In this article, we read that the Society “strongly discourages its use.” However, there is no absolute requirement to have quit the tobacco habit before one is baptized, although this is recommended. So there are no sanctions against a Witness who is using tobacco, but a Witness who is using tobacco will not get any service privileges in the organization.

The three quotations above show that during the time when Knorr and Franz were leaders of the Society, Christian freedom was stressed. And because the Bible does not say anything about the use of tobacco, a Witness could not be punished by the organization for using it.


The first Governing Body was instituted in 1971, and two years later, the members of the Governing Body took steps of putting themselves above the Bible. They instituted one of the first disfellowshipping offenses that did not have a basis in the Bible, namely, the prohibition against the use of tobacco. It was even admitted that this new law was a manmade law. The Watchtower of 1969, page 129, says:  

The Bible does not comment directly on the view that God’s servants should have concerning the use of tobacco.

The Watchtower of 1969 admitted that the Bible does not say anything about the use of tobacco. In spite of this, the members of the Governing Body in 1973 introduced the law that the use of tobacco was a disfellowshipping offense.

The Watchtower of June 1, 1973, pages 340 and 341, stated that those who used tobacco would get a period of six months to quit the habit. And if not, they would be disfellowshipped. This also indicates that no person who used tobacco could  be baptized.

20 For decades the publications of Jehovah’s witnesses have warned against the use of such addictive products as tobacco. Persons associated with congregations of Jehovah’s witnesses in almost all cases recognize the wrongness of these habits. Newly interested ones, then, should take a firm stand and not postpone matters by asking to be baptized and accepted into the congregation, or to share in presenting information from the platform in their Kingdom Halls, while still in the grip of nicotine or other harmful addiction. As the new order now draws very near, it is assuredly in harmony with God’s Word to take the position that those unwilling to abandon any such harmful addictive practices do not qualify for our baptizing them and recognizing them as approved members of Jehovah’s Christian congregation.

21 Actually, to accept such ones into the congregation could prove a disservice to them, salving their consciences. Refusal to accept them can prove a blessing, aiding them to feel seriously the need for decisive action and for preparing themselves for life in God’s new order. By facing up to such challenges one gains a moral victory that brings true strength and confidence in God’s power and willingness to help.

22 What, then, of those who in the past were baptized while still using such addictive products as tobacco, other drugs, or who are on some treatment such as the “methadone program” and who continue in such practice? They may now be given a reasonable period of time, such as six months, in which to free themselves of the addiction. So doing, they will show their sincere desire to remain within Jehovah God’s clean congregation of dedicated servants.

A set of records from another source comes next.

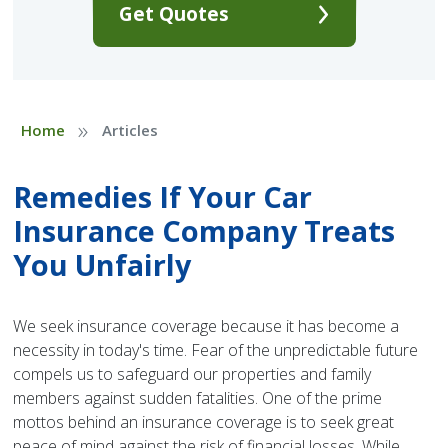
Get Quotes
»
Home
Articles
Remedies If Your Car
Insurance Company Treats
You Unfairly
We seek insurance coverage because it has become a
necessity in today's time. Fear of the unpredictable future
compels us to safeguard our properties and family
members against sudden fatalities. One of the prime
mottos behind an insurance coverage is to seek great
peace of mind against the risk of financial losses. While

23 Surely if one can go through the agonizing experience of withdrawal from “hard”-drug addiction in order to become a true disciple of God’s Son, then those addicted to tobacco or similar products should have no sound objection to undergoing the lesser suffering of withdrawing from their addiction. Refusal to do so would certainly set a very poor example for the person striving to overcome a “hard”-drug habit who faces a much more difficult challenge.

24 If persons already baptized are not willing to abandon their addiction to damaging and enslaving products, what then? Then they show that, like Esau, they do not ‘appreciate sacred things,’ preferring such habits to the privilege of being part of Jehovah’s clean people. They should therefore be removed from the congregation due to such conduct unbecoming a Christian.— 1 Cor. 5:7; Heb. 12:15,16. 

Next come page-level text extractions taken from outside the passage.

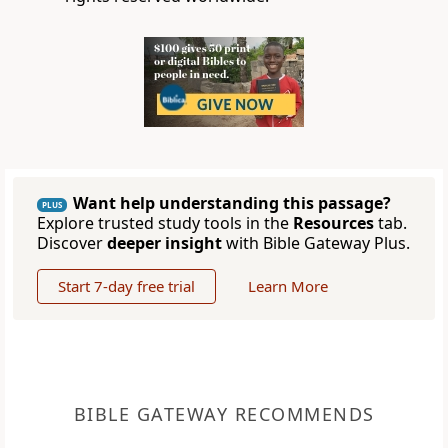
Want help understanding this passage?
PLUS
Explore trusted study tools in the
Resources
tab.
Discover
deeper insight
with Bible Gateway Plus.
Start 7-day free trial
Learn More
BIBLE GATEWAY RECOMMENDS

The quotation above is one of the first examples of the introduction of a disfellowshipping offense in Jehovah’s organization that is not based on the Bible.[1] Understanding the consequences of this step is very important because the quotation from The Watchtower of 1973 shows that the members of the Governing Body now had insinuated themselves above the Bible. They believed that they had the right to make laws on life-and-death issues that were not based on the Bible. Therefore, the 1973 article represented a negative milestone in the history of Jehovah’s  Witnesses. And it was the first step in the direction of the autocratic organization that we see today.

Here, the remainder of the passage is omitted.